*** Block opens ***
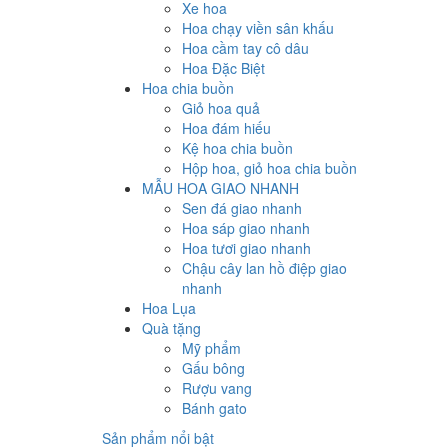
Xe hoa
Hoa chạy viền sân khấu
Hoa cầm tay cô dâu
Hoa Đặc Biệt
Hoa chia buồn
Giỏ hoa quả
Hoa đám hiếu
Kệ hoa chia buồn
Hộp hoa, giỏ hoa chia buồn
MẪU HOA GIAO NHANH
Sen đá giao nhanh
Hoa sáp giao nhanh
Hoa tươi giao nhanh
Chậu cây lan hồ điệp giao
nhanh
Hoa Lụa
Quà tặng
Mỹ phẩm
Gấu bông
Rượu vang
Bánh gato
Sản phẩm nổi bật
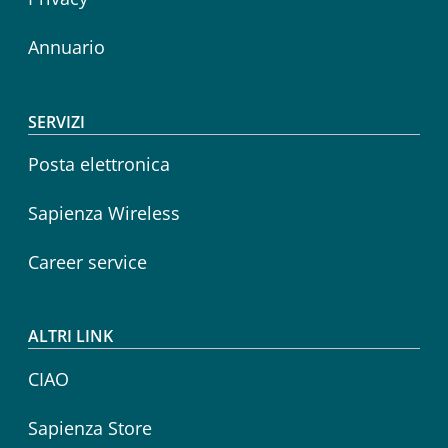
Annuario
SERVIZI
Posta elettronica
Sapienza Wireless
Career service
ALTRI LINK
CIAO
Sapienza Store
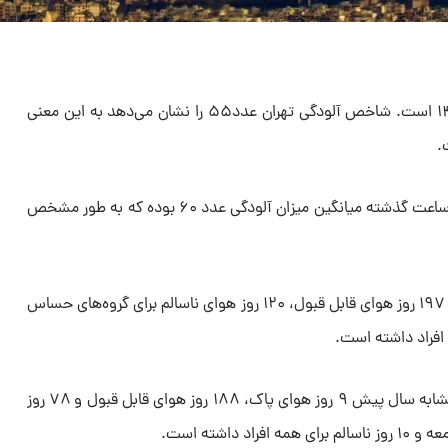
امروز دوشنبه، ۶ اسفند ماه سال ۱۴۰۳ است. شاخص آلودگی تهران عدد۵۵ را نشان می‌دهد به این معنی
ت.
هوای امروز تهران، سالم است. در ۲۴ ساعت گذشته میانگین میزان آلودگی عدد ۶۰ بوده که به طور مشخص
تهران از ابتدای سال ۵ روز هوای پاک، ۱۹۷ روز هوای قابل قبول، ۱۲۰ روز هوای ناسالم برای گروه‌های حساس
این در حالی است که تهران در مدت مشابه سال پیش ۹ روز هوای پاک، ۱۸۸ روز هوای قابل قبول و ۷۸ روز
 داشته است.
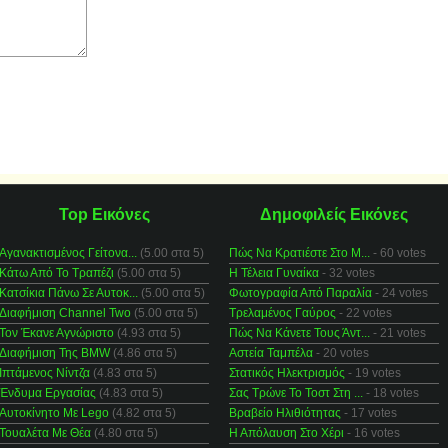
Top Εικόνες
Δημοφιλείς Εικόνες
Αγανακτισμένος Γείτονα...
(5.00 στα 5)
Πώς Να Κρατιέστε Στο Μ...
- 60 votes
Κάτω Από Το Τραπέζι
(5.00 στα 5)
Η Τέλεια Γυναίκα
- 32 votes
Κατσίκια Πάνω Σε Αυτοκ...
(5.00 στα 5)
Φωτογραφία Από Παραλία
- 24 votes
Διαφήμιση Channel Two
(5.00 στα 5)
Τρελαμένος Γαύρος
- 22 votes
Τον Έκανε Αγνώριστο
(4.93 στα 5)
Πώς Να Κάνετε Τους Άντ...
- 21 votes
Διαφήμιση Της BMW
(4.86 στα 5)
Αστεία Ταμπέλα
- 20 votes
Ιπτάμενος Νίντζα
(4.83 στα 5)
Στατικός Ηλεκτρισμός
- 19 votes
Ένδυμα Εργασίας
(4.83 στα 5)
Σας Τρώνε Το Τοστ Στη ...
- 18 votes
Αυτοκίνητο Με Lego
(4.82 στα 5)
Βραβείο Ηλιθιότητας
- 17 votes
Τουαλέτα Με Θέα
(4.80 στα 5)
Η Απόλαυση Στο Χέρι
- 16 votes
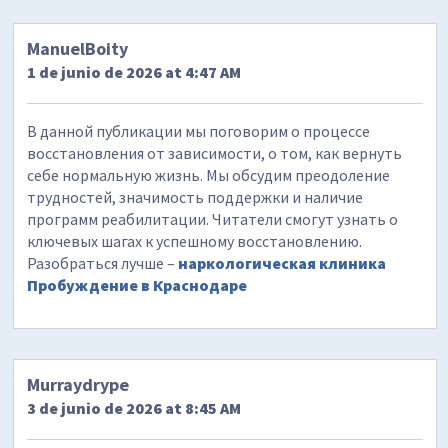
ManuelBoity
1 de junio de 2026 at 4:47 AM
В данной публикации мы поговорим о процессе
восстановления от зависимости, о том, как вернуть
себе нормальную жизнь. Мы обсудим преодоление
трудностей, значимость поддержки и наличие
программ реабилитации. Читатели смогут узнать о
ключевых шагах к успешному восстановлению.
Разобраться лучше –
наркологическая клиника
Пробуждение в Краснодаре
Murraydrype
3 de junio de 2026 at 8:45 AM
*** Block closes ***
(ACTION ITEM) Note each line of the entries that has "junio" in it, and copy those lines.

(ANSWER AREA)
1 de junio de 2026 at 4:47 AM
3 de junio de 2026 at 8:45 AM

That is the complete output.